• 13377
    koşmayan takım olur mu? uzaklarda aramayalım, bu takım kelimenin tam anlamıyla odur.

    henüz 4 veya 5 resmi maç geride kalırken gördük ki en büyük sıkıntı, rakibi karşılayamamamız ve geriye dönemememizdir. rakip atletico da olsa osmanlıspor da olsa, iki veya üç adam üstümüze geliversin, hızlı çıkmak için birkaç pas ve ani hamle yapılsın, hemen yelkenler iniyor, sefil bir hal alıyoruz.

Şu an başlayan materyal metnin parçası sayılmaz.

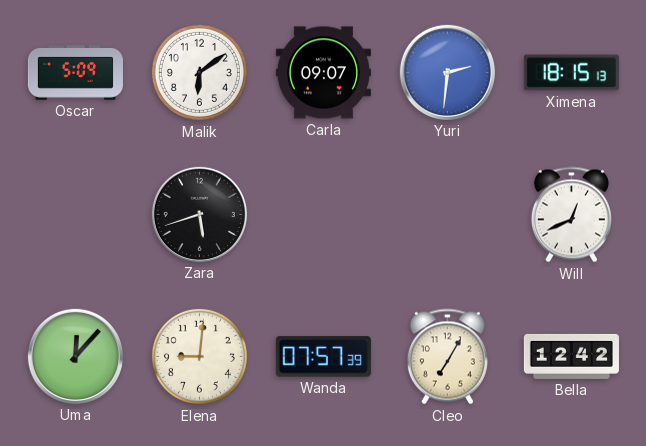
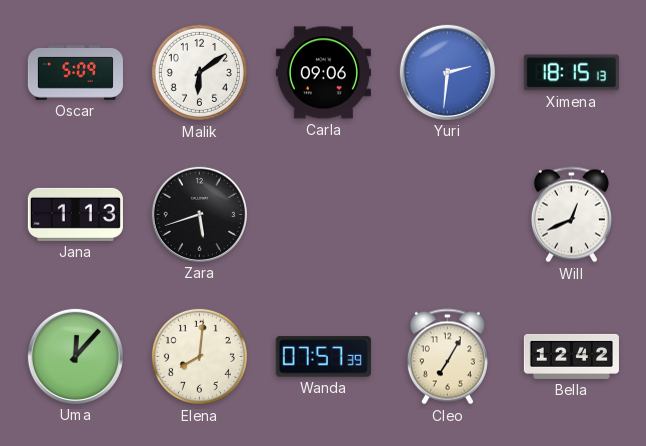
Carla: 09:07 -> 09:06
Jana: none -> 1:13
Elena: 9:01 -> 8:01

    bunun tabii ki birden fazla önemli sebebi var, fakat en büyük etkenin 'koşmayan bir takım' suretine bürünmemizden kaynaklandığını düşünüyorum. ortalama 12 bin km koşu mesafesini geçtim, artık maç sonunda 11 bin km mesafeyi gören oyuncumuz olmuyor, nasıl bir tembelliktir, nasıl bir acziyettir, benim mantığım almıyor. geçen seneye göre ileride daha iyi işler yapıyoruz evet, fakat maç esnasında ciddi bir umursamazlık var. geri dönemiyoruz, saatlerce uğraşarak sürüsünü vahşi kurtlardan kurtarmış köpek gibi soluyoruz adeta, ki ortada kesinlikle fedakarlık yok.

    hamza hamzaoğu geldiğinden beri takımın topla çalışmasına önem veriyor, çoğu maç sonunda pas ve şut istatistiklerindeki mühim rakamlar da meyvesini aldığını gösteriyor. fakat kendisi ve ekibinin takımdakı 'boşvermişliğin' önüne geçmesi gerekmektedir. çünkü eğer bu takım koşmamaya devam ederse, yol ayrılığı üzülerek söylüyorum ki mukadder duruyor.